### SOURCE INFORMATION
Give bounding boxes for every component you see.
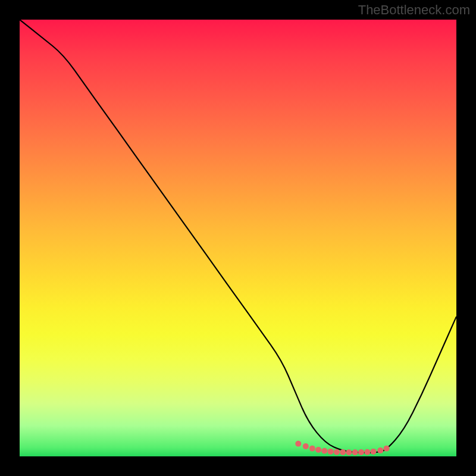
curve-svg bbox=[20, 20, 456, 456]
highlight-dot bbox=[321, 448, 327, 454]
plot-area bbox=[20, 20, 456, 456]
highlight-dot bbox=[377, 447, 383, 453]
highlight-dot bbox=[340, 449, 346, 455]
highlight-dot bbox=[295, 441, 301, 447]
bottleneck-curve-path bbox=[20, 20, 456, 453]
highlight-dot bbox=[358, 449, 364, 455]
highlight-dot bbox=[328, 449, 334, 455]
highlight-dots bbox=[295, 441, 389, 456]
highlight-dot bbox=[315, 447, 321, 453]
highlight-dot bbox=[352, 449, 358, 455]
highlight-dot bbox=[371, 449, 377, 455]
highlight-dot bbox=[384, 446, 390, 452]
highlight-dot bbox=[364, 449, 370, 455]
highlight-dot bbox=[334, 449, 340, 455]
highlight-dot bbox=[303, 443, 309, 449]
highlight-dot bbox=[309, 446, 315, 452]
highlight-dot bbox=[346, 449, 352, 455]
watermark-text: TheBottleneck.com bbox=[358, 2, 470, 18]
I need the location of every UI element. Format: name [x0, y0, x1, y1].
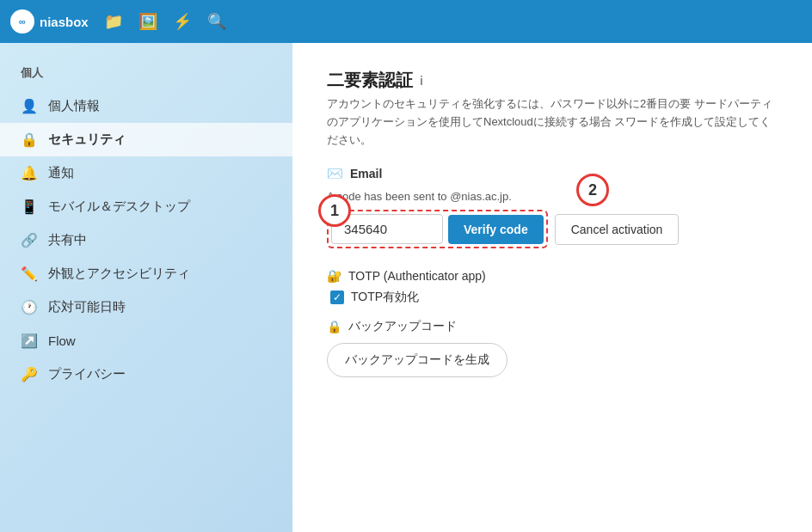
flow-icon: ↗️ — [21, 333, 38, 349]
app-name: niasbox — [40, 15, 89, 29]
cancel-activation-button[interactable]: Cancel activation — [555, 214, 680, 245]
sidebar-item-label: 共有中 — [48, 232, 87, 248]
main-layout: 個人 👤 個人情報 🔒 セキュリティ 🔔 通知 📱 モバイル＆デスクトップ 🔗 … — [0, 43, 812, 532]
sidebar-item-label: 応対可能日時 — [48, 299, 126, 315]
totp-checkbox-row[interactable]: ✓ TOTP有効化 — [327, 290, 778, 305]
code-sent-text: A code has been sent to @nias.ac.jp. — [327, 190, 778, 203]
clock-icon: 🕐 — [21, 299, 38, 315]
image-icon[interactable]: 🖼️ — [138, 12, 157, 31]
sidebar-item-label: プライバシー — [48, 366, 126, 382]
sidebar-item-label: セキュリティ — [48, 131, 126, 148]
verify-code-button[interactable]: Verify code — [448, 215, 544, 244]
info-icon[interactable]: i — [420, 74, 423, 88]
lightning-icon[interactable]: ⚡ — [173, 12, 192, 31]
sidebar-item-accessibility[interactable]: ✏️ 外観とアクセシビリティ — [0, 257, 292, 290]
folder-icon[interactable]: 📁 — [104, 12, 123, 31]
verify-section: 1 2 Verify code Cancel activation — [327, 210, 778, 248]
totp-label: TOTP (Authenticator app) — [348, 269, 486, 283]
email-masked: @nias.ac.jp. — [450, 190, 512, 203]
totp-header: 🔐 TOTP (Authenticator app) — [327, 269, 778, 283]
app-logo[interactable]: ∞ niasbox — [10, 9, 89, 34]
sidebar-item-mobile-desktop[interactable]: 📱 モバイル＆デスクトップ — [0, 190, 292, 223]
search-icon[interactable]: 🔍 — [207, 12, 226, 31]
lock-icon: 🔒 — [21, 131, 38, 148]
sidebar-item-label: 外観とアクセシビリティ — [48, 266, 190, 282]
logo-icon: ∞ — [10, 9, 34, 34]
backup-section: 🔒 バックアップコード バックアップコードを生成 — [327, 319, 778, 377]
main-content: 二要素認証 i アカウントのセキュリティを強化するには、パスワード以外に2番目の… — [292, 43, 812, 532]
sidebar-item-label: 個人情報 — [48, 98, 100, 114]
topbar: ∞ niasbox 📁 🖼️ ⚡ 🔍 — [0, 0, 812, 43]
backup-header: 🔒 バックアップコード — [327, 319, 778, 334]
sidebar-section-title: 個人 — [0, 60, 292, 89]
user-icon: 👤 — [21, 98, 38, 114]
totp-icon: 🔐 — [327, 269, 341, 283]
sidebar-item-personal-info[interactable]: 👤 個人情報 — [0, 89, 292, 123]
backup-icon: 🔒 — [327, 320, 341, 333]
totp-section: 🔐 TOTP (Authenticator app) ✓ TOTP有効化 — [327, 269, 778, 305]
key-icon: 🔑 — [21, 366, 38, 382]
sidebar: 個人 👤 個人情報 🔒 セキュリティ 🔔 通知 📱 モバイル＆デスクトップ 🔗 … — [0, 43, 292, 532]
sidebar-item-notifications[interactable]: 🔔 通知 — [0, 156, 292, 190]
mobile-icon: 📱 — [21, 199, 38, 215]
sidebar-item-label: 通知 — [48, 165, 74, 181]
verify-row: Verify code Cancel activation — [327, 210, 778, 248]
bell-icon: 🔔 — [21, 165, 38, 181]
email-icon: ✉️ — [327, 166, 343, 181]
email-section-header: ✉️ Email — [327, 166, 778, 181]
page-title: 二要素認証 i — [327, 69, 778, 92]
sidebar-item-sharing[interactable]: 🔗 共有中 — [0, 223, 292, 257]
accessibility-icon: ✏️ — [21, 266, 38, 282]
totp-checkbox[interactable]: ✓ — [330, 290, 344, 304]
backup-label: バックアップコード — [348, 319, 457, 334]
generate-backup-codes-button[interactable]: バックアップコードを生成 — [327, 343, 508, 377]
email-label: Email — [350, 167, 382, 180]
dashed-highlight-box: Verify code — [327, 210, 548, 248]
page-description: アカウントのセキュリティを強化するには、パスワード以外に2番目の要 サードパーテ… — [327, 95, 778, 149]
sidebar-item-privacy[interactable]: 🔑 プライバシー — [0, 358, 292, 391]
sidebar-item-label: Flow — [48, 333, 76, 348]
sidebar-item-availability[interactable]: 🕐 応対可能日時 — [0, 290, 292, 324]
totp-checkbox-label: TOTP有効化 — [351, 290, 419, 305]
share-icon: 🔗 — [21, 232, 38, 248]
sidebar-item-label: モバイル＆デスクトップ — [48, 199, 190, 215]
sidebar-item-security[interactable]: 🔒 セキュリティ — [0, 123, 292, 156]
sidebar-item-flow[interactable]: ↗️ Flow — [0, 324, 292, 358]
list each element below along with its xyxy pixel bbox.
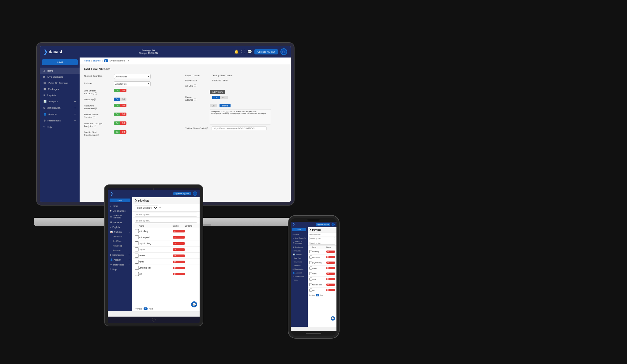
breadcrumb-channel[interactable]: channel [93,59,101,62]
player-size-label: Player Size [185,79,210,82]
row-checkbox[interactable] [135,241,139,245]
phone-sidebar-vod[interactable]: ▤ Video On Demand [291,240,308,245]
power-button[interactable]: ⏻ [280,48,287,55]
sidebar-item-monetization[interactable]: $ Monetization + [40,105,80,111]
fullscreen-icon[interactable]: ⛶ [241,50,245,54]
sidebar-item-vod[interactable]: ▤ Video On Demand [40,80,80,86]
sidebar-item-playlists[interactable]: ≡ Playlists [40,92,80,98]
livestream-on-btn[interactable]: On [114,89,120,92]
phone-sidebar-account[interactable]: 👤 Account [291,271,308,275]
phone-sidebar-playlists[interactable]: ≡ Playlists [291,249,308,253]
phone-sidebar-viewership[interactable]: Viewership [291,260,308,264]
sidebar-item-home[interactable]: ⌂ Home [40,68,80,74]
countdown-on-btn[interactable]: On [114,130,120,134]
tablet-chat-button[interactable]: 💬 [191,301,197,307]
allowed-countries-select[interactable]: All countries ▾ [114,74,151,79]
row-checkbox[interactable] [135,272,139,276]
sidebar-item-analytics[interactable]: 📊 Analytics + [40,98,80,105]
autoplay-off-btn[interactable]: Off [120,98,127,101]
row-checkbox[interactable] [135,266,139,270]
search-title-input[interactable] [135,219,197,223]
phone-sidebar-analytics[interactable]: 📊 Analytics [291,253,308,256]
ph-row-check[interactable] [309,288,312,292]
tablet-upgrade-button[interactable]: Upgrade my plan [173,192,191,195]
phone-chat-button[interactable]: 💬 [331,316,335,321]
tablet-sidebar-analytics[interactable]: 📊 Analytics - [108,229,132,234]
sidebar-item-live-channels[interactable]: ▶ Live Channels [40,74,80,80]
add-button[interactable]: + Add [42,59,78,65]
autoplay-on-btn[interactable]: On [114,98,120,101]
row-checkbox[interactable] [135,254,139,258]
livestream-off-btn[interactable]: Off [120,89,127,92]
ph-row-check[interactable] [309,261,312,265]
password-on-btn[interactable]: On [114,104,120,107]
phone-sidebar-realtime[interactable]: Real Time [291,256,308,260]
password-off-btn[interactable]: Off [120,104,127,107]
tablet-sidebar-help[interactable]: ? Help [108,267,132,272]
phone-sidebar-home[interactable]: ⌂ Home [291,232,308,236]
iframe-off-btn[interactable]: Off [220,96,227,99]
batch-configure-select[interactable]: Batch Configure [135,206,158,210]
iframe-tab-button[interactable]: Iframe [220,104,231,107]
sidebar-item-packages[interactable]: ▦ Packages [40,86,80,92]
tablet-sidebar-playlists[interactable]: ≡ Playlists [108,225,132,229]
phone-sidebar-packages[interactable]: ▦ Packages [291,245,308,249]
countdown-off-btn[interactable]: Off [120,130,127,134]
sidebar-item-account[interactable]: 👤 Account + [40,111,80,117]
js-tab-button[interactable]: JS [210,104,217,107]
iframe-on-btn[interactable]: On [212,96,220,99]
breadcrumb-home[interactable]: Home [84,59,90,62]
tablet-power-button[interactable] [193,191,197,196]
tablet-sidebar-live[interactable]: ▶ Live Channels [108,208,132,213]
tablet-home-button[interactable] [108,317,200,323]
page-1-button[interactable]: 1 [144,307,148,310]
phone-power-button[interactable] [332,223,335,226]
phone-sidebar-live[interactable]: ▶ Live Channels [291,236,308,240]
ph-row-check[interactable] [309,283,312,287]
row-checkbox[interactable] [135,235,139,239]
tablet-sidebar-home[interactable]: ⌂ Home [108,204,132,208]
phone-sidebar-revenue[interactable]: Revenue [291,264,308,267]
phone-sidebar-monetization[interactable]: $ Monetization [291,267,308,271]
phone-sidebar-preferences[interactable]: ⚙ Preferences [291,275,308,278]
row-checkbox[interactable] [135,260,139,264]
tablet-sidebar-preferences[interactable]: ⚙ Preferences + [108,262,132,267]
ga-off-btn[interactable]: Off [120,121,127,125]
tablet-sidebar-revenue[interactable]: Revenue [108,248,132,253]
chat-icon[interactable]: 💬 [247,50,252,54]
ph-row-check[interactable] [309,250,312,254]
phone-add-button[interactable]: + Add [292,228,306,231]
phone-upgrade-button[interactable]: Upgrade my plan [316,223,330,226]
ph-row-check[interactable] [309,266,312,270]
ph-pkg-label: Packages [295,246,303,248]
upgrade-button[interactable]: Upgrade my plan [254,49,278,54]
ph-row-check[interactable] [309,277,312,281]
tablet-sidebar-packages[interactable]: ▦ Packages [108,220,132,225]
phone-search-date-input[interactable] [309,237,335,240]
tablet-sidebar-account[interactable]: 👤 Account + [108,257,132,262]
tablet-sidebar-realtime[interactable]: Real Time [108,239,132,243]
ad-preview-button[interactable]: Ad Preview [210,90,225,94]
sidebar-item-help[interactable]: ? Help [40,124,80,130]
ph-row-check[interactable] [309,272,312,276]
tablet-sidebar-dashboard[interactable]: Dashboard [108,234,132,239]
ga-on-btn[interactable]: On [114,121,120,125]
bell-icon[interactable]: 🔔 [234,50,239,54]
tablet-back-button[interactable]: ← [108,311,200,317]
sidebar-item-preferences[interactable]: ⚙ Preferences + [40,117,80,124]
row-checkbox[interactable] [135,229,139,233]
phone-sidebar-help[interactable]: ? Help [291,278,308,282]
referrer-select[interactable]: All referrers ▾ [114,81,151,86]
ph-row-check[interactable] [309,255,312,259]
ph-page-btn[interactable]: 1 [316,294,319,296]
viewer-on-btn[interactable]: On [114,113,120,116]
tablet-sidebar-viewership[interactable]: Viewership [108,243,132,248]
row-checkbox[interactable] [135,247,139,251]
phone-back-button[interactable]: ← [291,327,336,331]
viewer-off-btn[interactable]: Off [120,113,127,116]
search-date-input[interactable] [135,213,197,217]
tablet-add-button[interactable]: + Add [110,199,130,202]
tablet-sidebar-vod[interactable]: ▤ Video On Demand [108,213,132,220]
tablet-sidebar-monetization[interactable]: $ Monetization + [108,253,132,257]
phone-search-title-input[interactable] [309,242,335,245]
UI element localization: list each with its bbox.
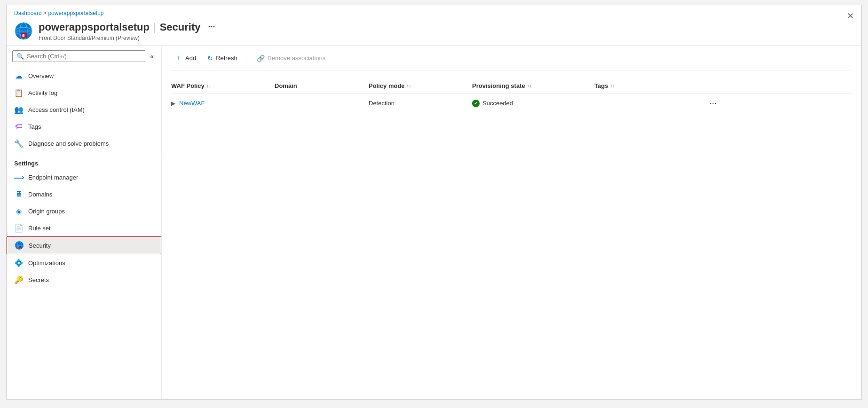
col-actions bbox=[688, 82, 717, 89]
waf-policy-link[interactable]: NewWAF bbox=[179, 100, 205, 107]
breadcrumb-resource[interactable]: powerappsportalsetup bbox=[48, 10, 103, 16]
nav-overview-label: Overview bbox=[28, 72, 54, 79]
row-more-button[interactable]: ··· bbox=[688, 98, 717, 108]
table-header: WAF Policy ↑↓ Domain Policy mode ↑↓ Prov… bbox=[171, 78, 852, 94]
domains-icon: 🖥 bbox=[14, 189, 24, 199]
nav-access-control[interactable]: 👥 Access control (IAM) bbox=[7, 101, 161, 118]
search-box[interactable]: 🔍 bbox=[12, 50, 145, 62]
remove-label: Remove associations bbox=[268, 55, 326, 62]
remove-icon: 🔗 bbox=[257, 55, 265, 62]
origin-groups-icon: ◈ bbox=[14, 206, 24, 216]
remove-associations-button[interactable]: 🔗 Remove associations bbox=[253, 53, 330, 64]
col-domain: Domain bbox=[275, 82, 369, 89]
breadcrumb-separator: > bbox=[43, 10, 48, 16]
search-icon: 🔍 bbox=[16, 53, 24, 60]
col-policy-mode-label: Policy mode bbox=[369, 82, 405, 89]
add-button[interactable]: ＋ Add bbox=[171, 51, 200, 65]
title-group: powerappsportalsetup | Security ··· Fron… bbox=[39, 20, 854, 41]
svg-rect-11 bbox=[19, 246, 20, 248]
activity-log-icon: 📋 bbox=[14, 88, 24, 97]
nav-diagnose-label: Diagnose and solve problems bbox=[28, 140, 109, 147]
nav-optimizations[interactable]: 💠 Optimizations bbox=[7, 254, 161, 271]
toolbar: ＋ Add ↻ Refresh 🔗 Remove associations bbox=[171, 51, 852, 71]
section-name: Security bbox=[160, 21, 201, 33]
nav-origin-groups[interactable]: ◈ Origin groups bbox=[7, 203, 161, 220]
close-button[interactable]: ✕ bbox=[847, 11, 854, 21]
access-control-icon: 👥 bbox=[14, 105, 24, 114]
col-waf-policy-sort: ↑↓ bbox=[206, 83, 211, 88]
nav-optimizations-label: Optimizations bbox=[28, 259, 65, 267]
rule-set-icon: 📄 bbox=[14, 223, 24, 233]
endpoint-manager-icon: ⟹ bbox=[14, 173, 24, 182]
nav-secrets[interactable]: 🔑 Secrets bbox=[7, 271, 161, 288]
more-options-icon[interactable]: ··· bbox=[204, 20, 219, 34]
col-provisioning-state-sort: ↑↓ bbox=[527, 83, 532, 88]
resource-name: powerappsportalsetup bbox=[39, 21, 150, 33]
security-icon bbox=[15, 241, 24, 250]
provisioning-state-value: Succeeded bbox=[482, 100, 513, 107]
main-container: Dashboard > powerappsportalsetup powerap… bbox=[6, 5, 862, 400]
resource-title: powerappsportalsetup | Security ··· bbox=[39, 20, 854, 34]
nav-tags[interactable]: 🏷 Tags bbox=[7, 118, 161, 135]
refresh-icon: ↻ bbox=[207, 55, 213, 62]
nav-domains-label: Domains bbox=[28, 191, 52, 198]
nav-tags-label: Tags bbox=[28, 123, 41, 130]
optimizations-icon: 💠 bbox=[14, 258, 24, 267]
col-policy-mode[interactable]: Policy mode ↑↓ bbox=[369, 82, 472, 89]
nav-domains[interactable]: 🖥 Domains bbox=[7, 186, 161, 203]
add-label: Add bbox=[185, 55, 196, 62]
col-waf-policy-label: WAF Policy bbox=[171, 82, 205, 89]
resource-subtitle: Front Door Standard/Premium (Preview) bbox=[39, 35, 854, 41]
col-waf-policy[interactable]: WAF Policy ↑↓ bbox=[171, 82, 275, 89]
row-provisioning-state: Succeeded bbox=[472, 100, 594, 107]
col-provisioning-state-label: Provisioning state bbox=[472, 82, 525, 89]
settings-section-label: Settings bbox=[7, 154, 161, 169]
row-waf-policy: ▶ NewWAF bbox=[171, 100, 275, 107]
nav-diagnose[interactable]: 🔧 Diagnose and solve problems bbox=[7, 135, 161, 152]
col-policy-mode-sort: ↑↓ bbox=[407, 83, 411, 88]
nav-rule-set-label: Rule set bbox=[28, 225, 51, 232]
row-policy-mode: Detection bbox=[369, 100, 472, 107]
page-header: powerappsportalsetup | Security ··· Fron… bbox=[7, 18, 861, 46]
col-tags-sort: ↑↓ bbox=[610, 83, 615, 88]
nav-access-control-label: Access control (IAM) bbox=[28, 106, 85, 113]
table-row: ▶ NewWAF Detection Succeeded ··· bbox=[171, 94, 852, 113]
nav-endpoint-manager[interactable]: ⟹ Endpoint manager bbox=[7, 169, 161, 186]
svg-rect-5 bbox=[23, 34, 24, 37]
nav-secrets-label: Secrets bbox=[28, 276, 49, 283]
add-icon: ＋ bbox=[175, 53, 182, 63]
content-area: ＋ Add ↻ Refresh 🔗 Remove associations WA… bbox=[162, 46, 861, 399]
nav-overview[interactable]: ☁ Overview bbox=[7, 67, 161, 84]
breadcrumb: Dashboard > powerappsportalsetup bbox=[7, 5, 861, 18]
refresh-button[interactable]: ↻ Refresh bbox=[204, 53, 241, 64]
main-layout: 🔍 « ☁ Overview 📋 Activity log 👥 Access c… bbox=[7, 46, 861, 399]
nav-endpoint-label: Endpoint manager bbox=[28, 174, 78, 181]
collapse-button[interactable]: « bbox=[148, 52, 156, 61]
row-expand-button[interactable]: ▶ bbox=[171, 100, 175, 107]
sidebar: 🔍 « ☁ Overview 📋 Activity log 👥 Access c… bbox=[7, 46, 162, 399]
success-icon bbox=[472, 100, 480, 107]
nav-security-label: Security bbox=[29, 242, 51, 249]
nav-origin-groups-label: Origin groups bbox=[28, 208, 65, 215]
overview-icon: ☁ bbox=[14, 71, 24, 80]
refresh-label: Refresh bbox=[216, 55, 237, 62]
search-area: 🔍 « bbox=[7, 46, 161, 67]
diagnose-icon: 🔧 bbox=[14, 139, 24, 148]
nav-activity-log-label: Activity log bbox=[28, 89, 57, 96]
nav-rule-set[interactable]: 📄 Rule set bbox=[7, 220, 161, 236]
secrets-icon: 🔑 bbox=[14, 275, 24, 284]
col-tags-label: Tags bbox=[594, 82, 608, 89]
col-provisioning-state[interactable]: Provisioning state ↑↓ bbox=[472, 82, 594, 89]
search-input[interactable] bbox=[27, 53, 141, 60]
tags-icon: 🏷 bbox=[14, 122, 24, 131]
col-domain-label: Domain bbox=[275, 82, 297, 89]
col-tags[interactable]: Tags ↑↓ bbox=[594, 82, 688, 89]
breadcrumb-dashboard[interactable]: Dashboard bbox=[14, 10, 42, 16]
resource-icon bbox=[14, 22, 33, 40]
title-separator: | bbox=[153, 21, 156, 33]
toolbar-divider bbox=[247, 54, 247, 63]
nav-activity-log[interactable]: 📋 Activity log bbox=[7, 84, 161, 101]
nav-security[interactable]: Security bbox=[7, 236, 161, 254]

### TASK STATEMENT
Your answer should be the lines of the records that include the word "date".

### ANSWER SPACE
phone-search-date-input[interactable] [309,237,335,240]
search-date-input[interactable] [135,213,197,217]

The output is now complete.